• U.S.

Republicans: The Poverty Issue

4 minute read
TIME

Whenever Republican Barry Goldwater lashes out at the Democratic Administration, he runs the hazard of being rebutted by Fellow Republican Nelson Rockefeller. It happened again last week when Multimillionaire Rockefeller took issue with the wealthy Goldwater’s ideas about how to treat the nation’s poor.

Wearing black tie and tux, Goldwater told some 1,500 members of the blue-chip Economic Club of New York that Johnson’s State of the Union address indicated that the new Democratic Ad ministration plans to be a “Santa Claus of the free lunch, the Government handout, the something-for-nothing and something-for-everyone.” As evidence, Goldwater cited Johnson’s declared war on poverty.
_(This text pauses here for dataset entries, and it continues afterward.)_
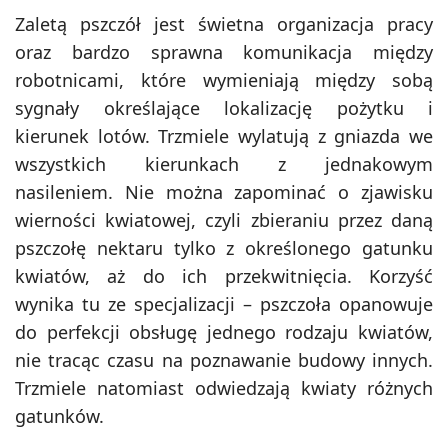
Zaletą pszczół jest świetna organizacja pracy
oraz bardzo sprawna komunikacja między
robotnicami, które wymieniają między sobą
sygnały określające lokalizację pożytku i
kierunek lotów. Trzmiele wylatują z gniazda we
wszystkich kierunkach z jednakowym
nasileniem. Nie można zapominać o zjawisku
wierności kwiatowej, czyli zbieraniu przez daną
pszczołę nektaru tylko z określonego gatunku
kwiatów, aż do ich przekwitnięcia. Korzyść
wynika tu ze specjalizacji – pszczoła opanowuje
do perfekcji obsługę jednego rodzaju kwiatów,
nie tracąc czasu na poznawanie budowy innych.
Trzmiele natomiast odwiedzają kwiaty różnych
gatunków.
Said Goldwater: “America, for most of its years, has waged a war on poverty. And wherever it has waged that war, in factories, in laboratories, in shops, over counters and under the enterprise system, it has won that war. It has won it, is winning it, more surely than any nation on earth. I say that when Government tries to spend its way to wealth, we lose that war.”

Chasing Hares. Goldwater questioned statistics on U.S. poverty, declared that income levels considered low in the U.S. “are regarded as true wealth in the rest of the world. Workers in many other countries cannot earn as much as our welfare clients receive. It is like greyhounds chasing a mechanical hare. You never catch up. There will always be a lowest one-third or one-fifth.” Instead of being given handouts, said Goldwater, persons on relief should be put to work on community projects.

But what bothered Rocky was a paragraph that Goldwater never uttered, although it got wide play as part of his released text: “We are told that many people lack skills and cannot find jobs because they did not have an education. That’s like saying that people have big feet because they wear big shoes. The fact is that most people who have no skill have had no education for the same reason—low intelligence or low ambition.” Later, in North Carolina, Goldwater said that Johnson’s anti-poverty program is “an attempt to divide Americans.”

Campaigning in Swanzey Center, N.H., Rockefeller declared that he was “diametrically opposed” to Goldwater’s views on poverty. “What he doesn’t understand,” declared Rocky, “is that a lot of people who don’t have an education and who don’t have the preparation for jobs—it is not because they’re either stupid or indolent and don’t want to know, it’s because they haven’t had the opportunity. There are very few Americans who don’t want to go forward. But they need the tools of education and opportunity to do it.”

Robin Hood in Flannel? In Keene, N.H., Rocky’s social-welfare ideas were challenged by a Keene Teachers College sophomore, Jon Tate, 22, and a lively debate followed. Excerpts:

Tate: Aren’t you a Robin Hood in a grey flannel suit?

Rocky: No, I’m not. I don’t take from the rich.

Tate: What about in some of our states where some people are just too lazy to do anything?

Rocky: Well, I don’t know if you’ve got in mind personal friends of yours or not. But in my opinion there are very few people who fall in this category. Circumstances, in some cases, are more than people can cope with. You can’t let them die in the streets.

Tate: If I know I can depend on all the rich people in the U.S. to support me in my time of need, why should I do anything?

Rocky: Well, if that is your fundamental belief, then I hate to think how you were brought up and what goes into your mind.

With that, “the poverty issue” seemed well on the way toward becoming one of the more emotional components of the 1964 political campaigns.